The fair value of interest rate swaps, options and forward contracts is the
estimated amount that we would pay or receive to terminate the agreement at the
reporting date, taking into account current interest and foreign exchange rates
and the current creditworthiness of the counterparty.
Our credit exposure to derivatives, with the exception of caps written, is
represented by contracts with a positive fair value without giving consideration
to the value of any collateral exchanged. For caps written, credit exposure does
not exist since the counterparty has performed its obligation to pay us a
premium payment.
LIQUIDITY AND CAPITAL RESOURCES
Our goal is to maintain an adequate level of liquidity, for both long-term and
short-term needs, through active management of both assets and liabilities.

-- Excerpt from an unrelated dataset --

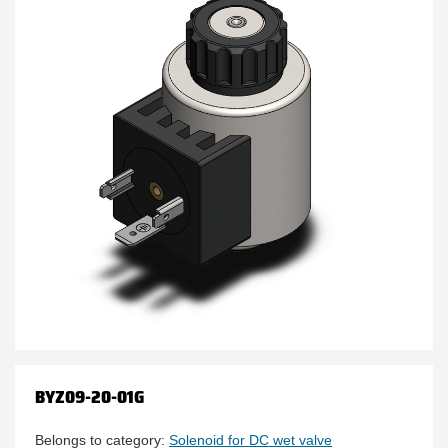
BYZ09-20-01G
Belongs to category:
Solenoid for DC wet valve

During the three months ended March 31, 2000, we securitized or sold
approximately $484 million of Advanta Mortgage loans, $157 million of business
credit card receivables and $107 million of leases. We temporarily invested cash
generated from these transactions in short-term, high quality investments at
money market rates pending redeployment to pay down borrowings and to fund
future mortgage loan, business credit card and lease receivable growth. At March
31, 2000, we had $192 million of federal funds sold, $651 million of loan and
lease receivables held for sale, and $595 million of investments that could be
sold to generate additional liquidity. Equity, including capital securities, was
$705 million at March 31, 2000.
Our funding strategy relies on cash, cash equivalents and investments as well as
deposit gathering activity at Advanta National Bank and Advanta Bank Corp.
(together, the "banks"), unsecured debt of Advanta Corp., and securitizations.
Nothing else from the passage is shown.